中国の星伝説は織姫と彦星の伝説としてよく知られています。
◇ 織姫と彦星の伝説について詳しくはこちら。
・織姫と彦星が7月7日にしか会えない理由七夕伝説の物語と雨ならどうなる?
9月9日 重陽(ちょうよう)の節句
重陽の節句は別名、『菊の節句』です。
また「栗の節句」「お九日(おくんち)」とも呼ばれます。
あまり馴染みがないかもですが、宮中や寺院では、菊を鑑賞する行事が行われています。
■ 重陽の節句の由来
重陽の節句が「菊の節句」とも呼ばれる由縁は、
中国では、菊の花が不老長寿の薬草とされ、
お酒に菊の花を浮かべた「菊酒」を飲んで、
邪気を払う風習があったためと言われています。
重陽の節句の名前の由来は、中国の陰陽五行説では偶数を「陰」、奇数を「陽」とすることから、
奇数の中で最も大きな「九」は奇数の極まった数字とされ、
「九」の重なる9月9日を「重陽」と呼ぶようになったと考えられています。
◇ 重陽の節句について詳しくはこちら。
・重陽の節句とは何をする日?由来でわかる過ごし方と食べ物の楽しみ方
節句とは何のこと?五節句の意味や由来をわかりやすく教えて! まとめ
節句とは『節目の日』、
もともとは中国から伝わった習わしです。
節句は季節の節目に、無病息災、豊作、子孫繁栄などを願い、お供え物をしたり、邪気を祓う行事を意味しています。
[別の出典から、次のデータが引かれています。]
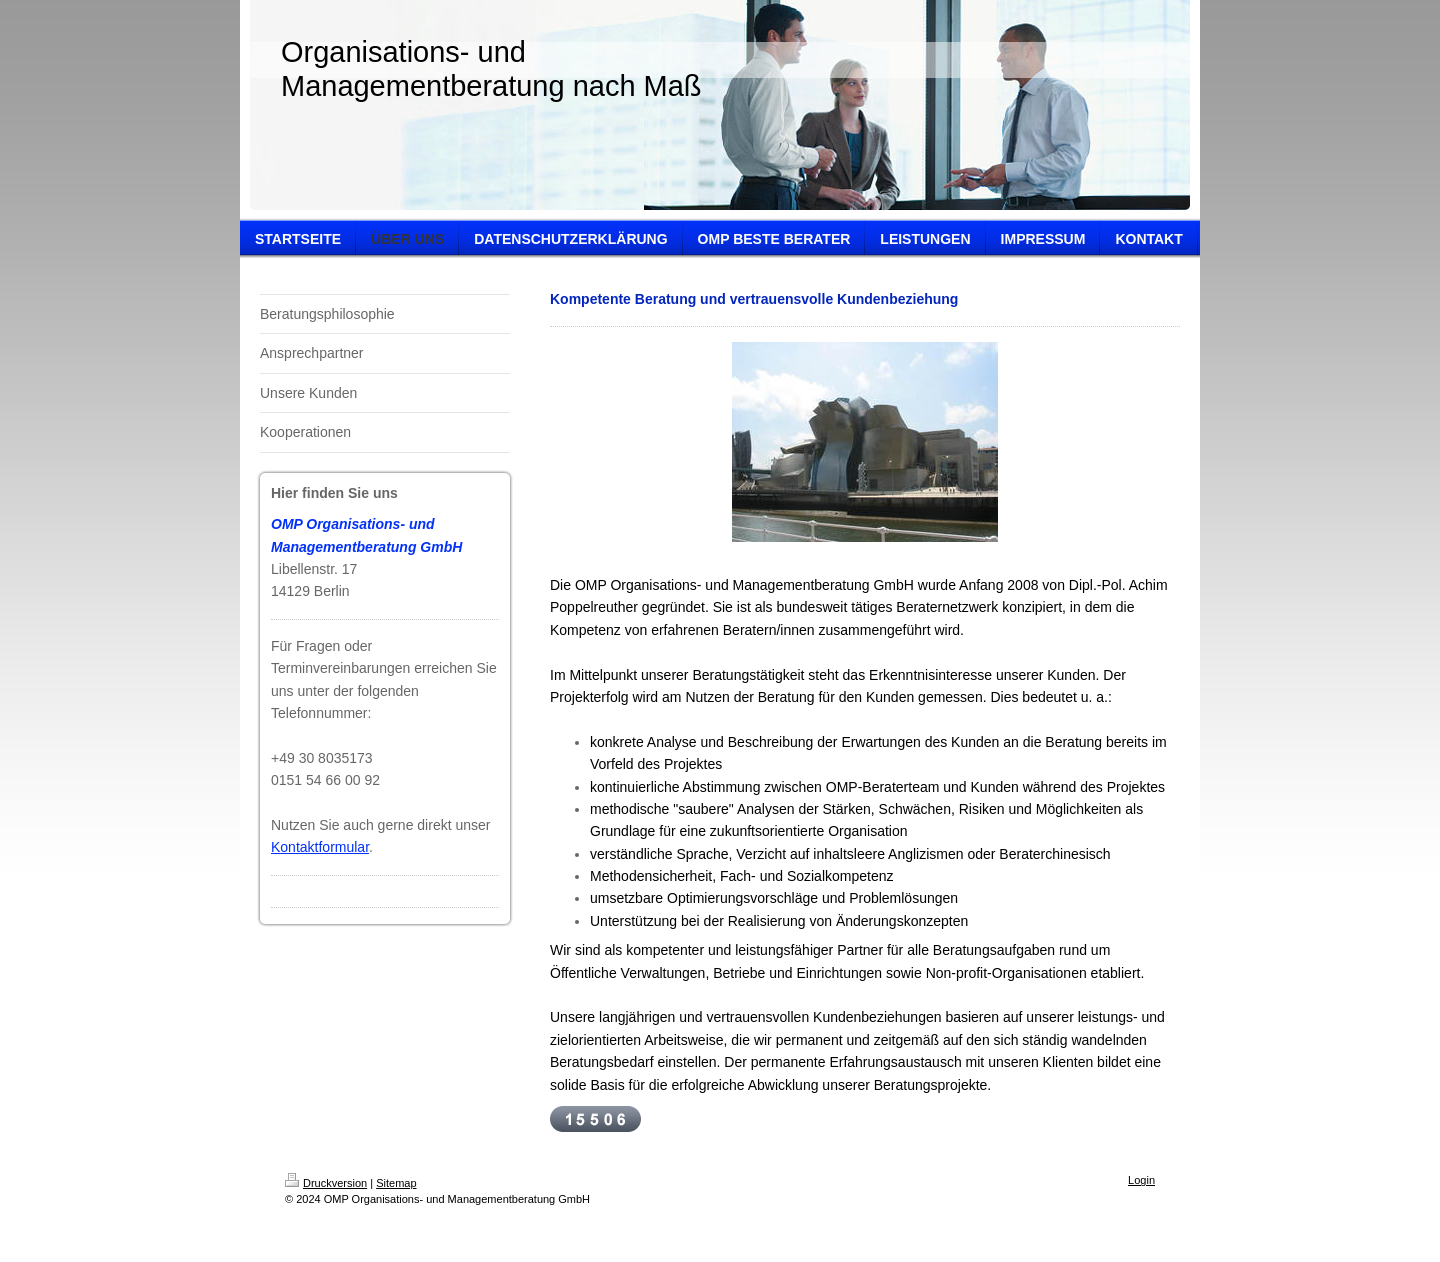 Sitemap (396, 1183)
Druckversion (326, 1183)
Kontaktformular (320, 847)
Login (1141, 1180) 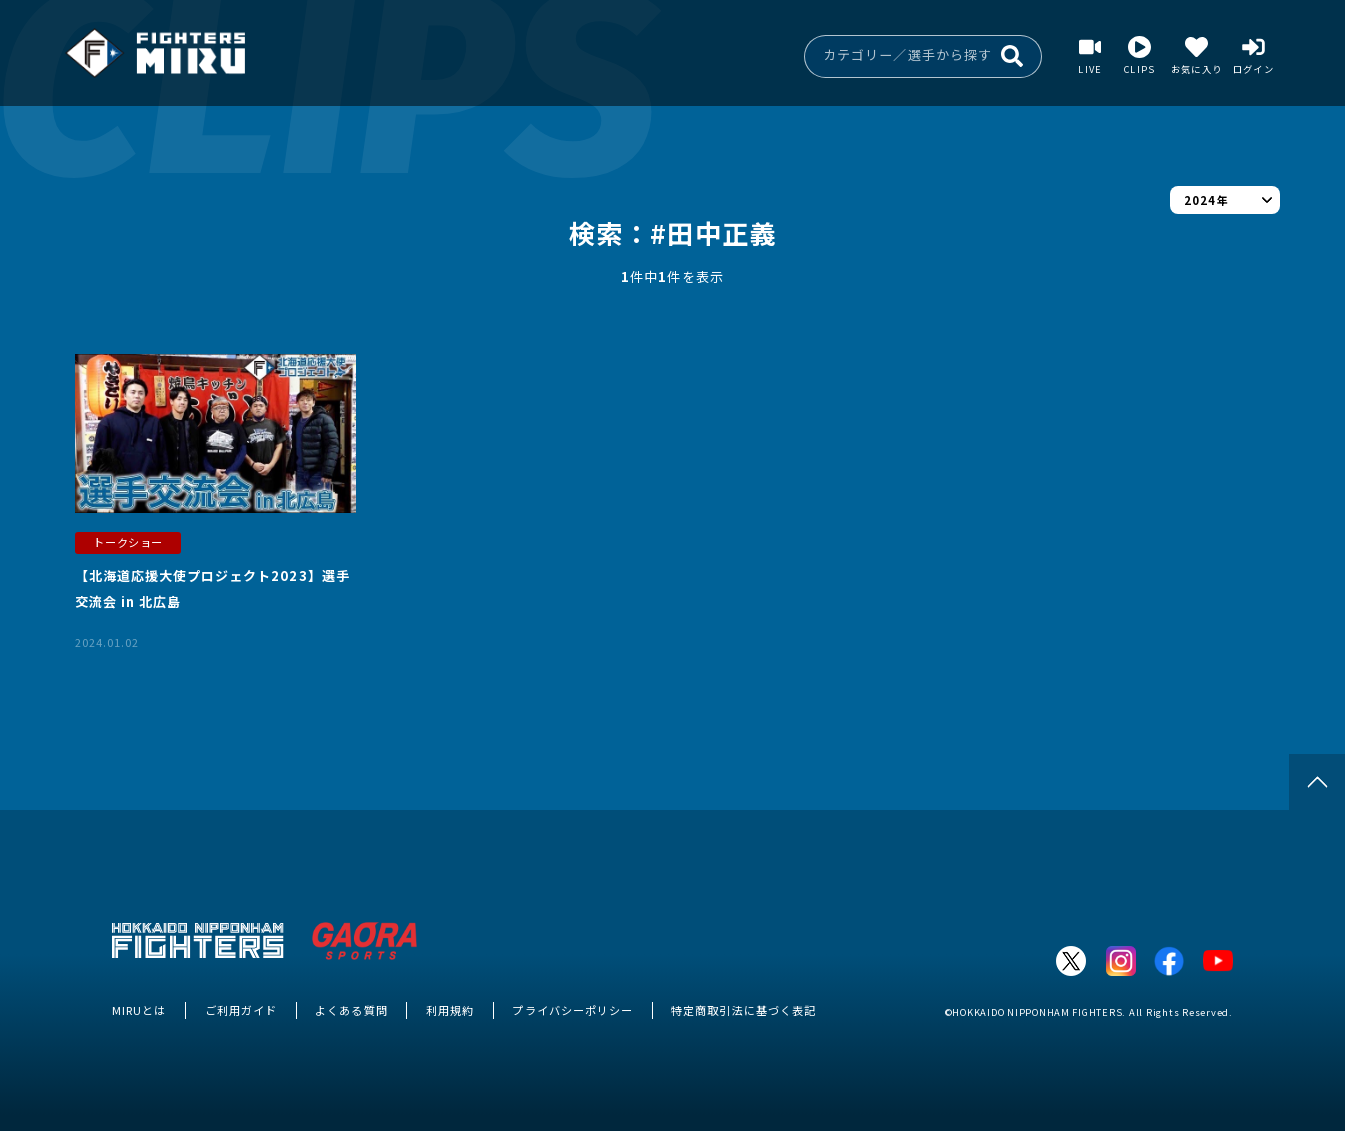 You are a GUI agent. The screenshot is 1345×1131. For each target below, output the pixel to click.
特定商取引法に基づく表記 (743, 1010)
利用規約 (450, 1010)
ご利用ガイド (241, 1010)
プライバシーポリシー (572, 1010)
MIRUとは (139, 1010)
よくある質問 (351, 1010) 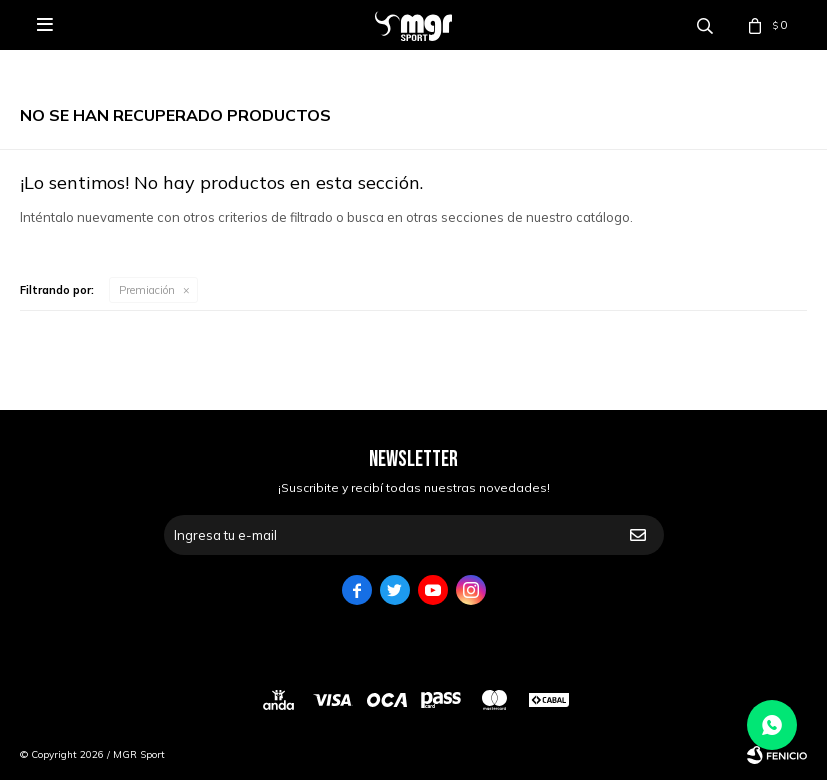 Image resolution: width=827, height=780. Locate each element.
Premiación (147, 290) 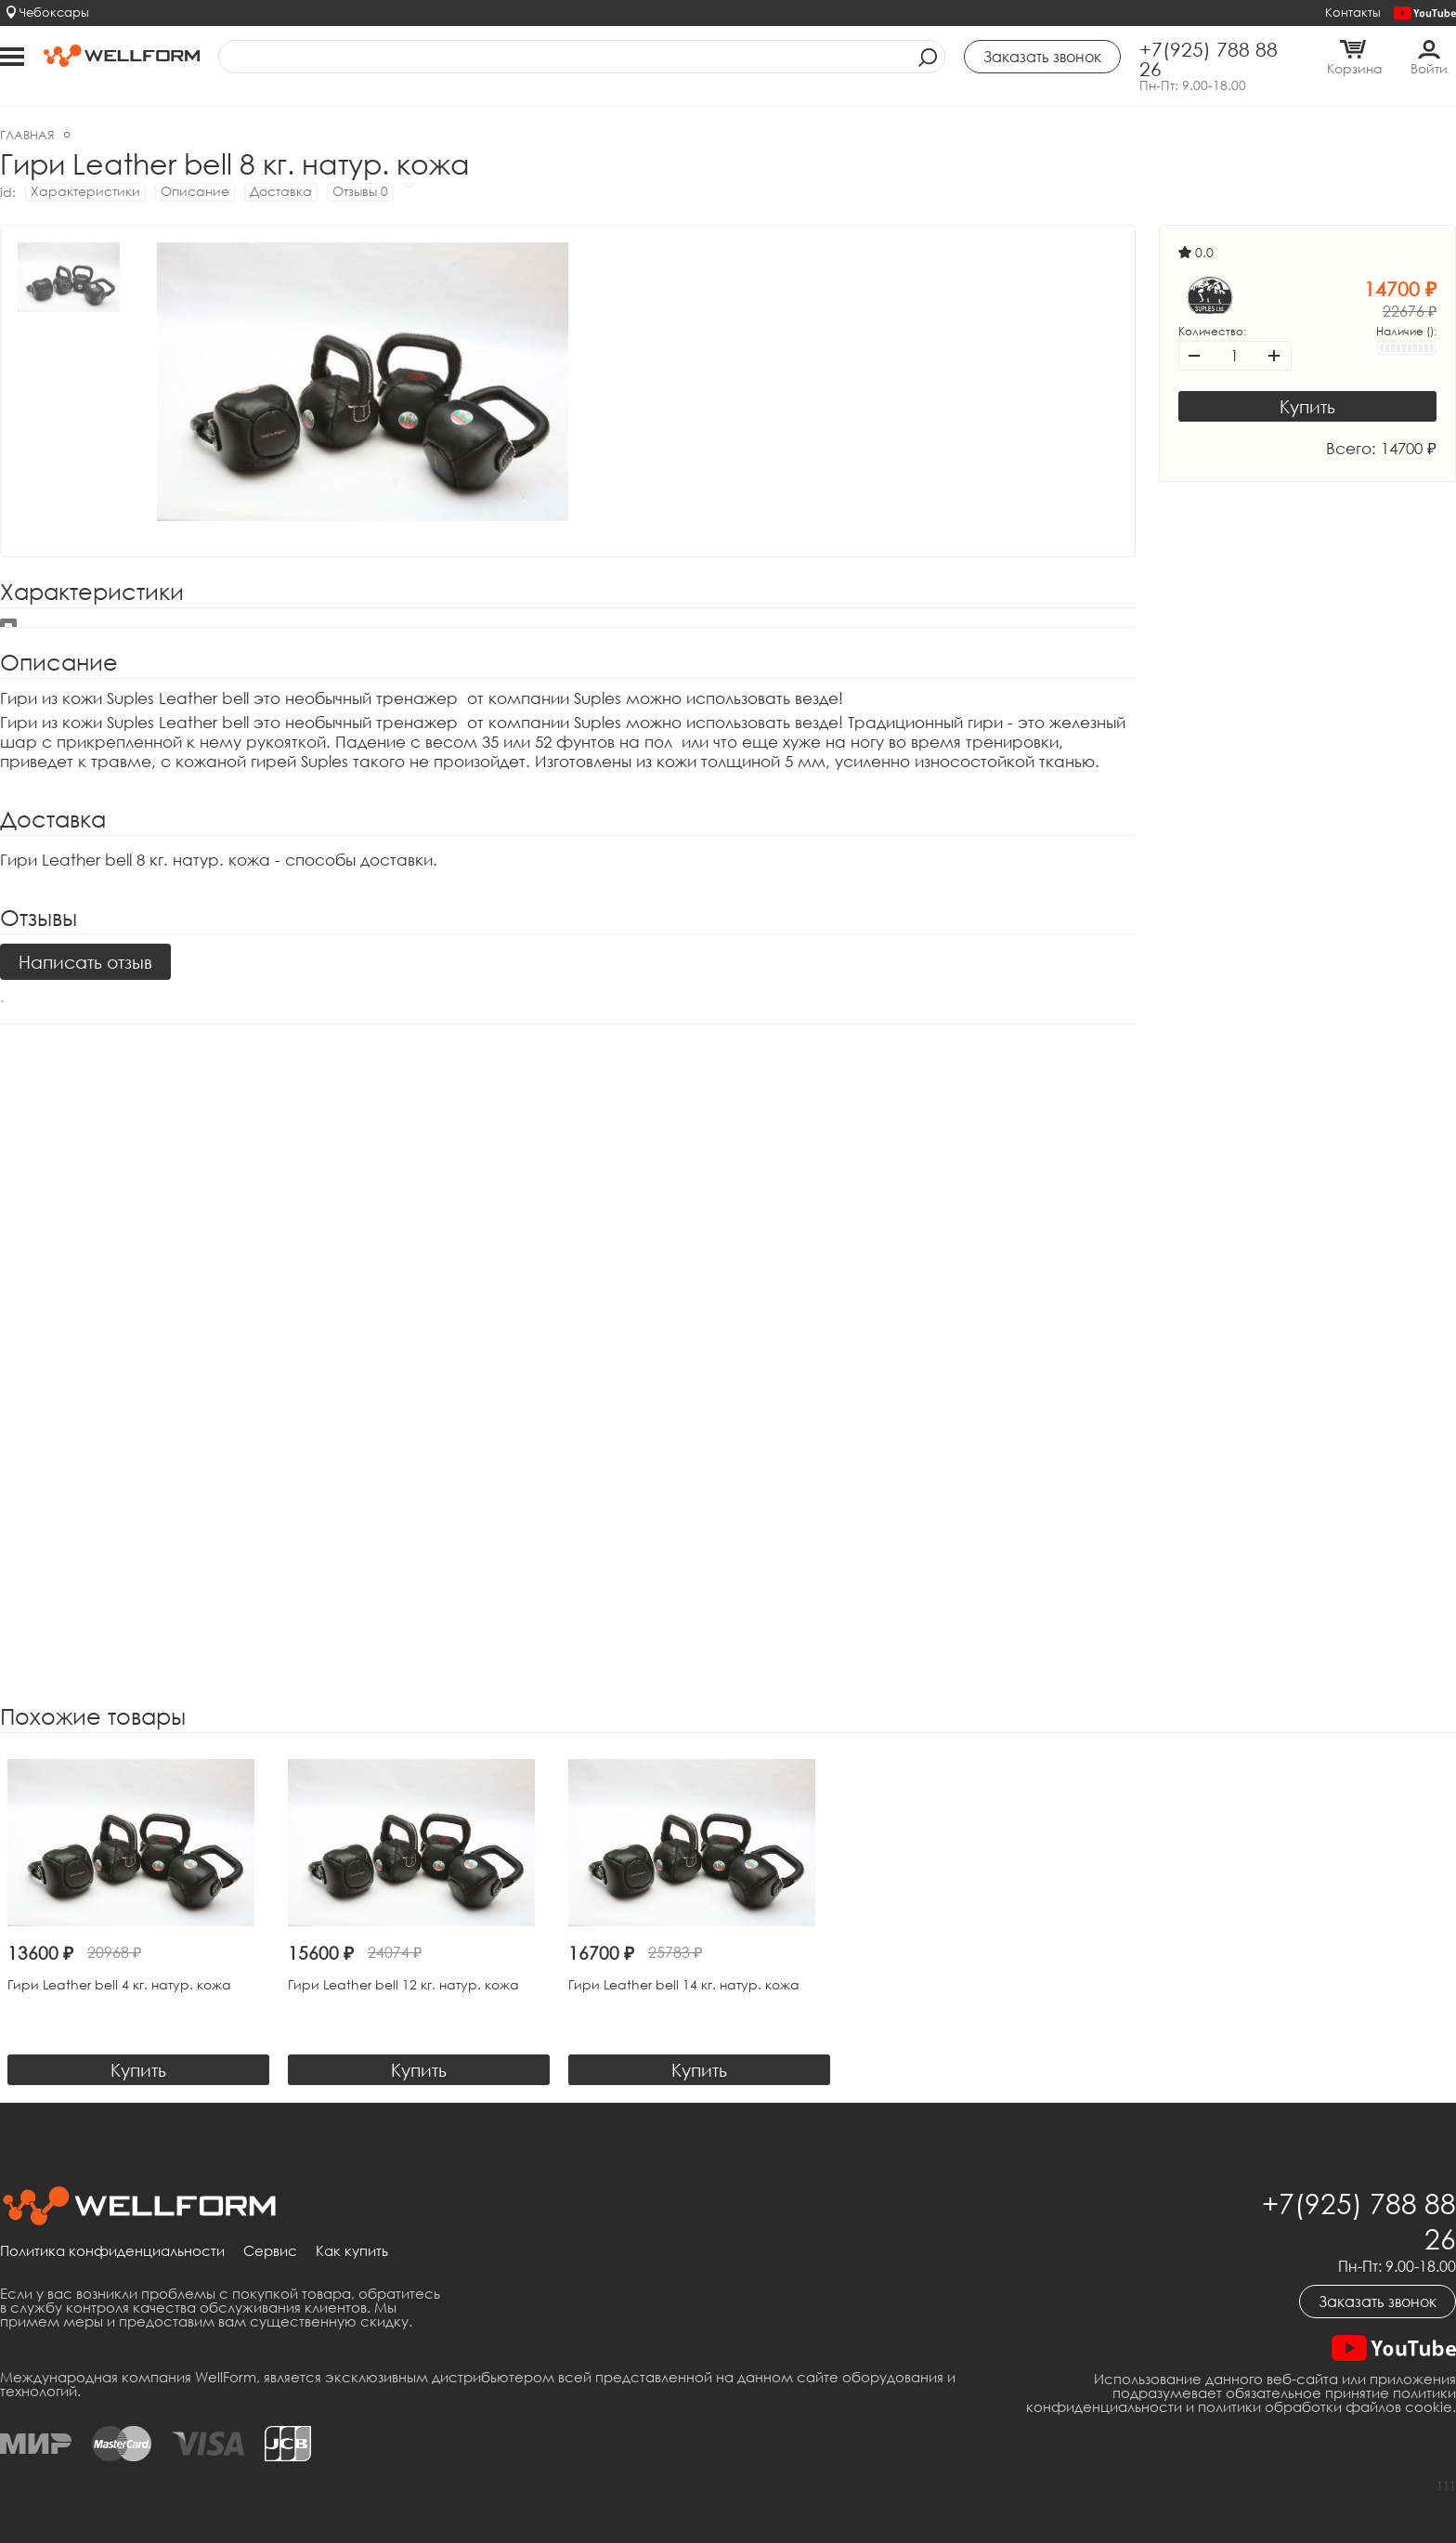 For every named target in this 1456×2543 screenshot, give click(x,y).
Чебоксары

節句のなかでも特に縁起がよいとされるものに五節句があります。
- 人日(じんじつ)の節句【七草の節句】:1月7日
- 上巳(じょうし)の節句【桃の節句・草餅の節句】:3月3日
- 端午(たんご)の節句【菖蒲の節句】:5月5日
- 七夕(しちせき)の節句【笹の節句】:7月7日
- 重陽(ちょうよう)の節句【菊の節句・栗の節句】:9月9日
五節句の節句でも、お雛様のように違う名前で親しまれているものもありますし、
七草粥のように行事食の食べ物で知られているもの、
七夕まつりのようにお祭りとして知られているものもあります。
古くから続く節句の意味や由来を知ると、身近な年中行事がより味わい深いものになりますね。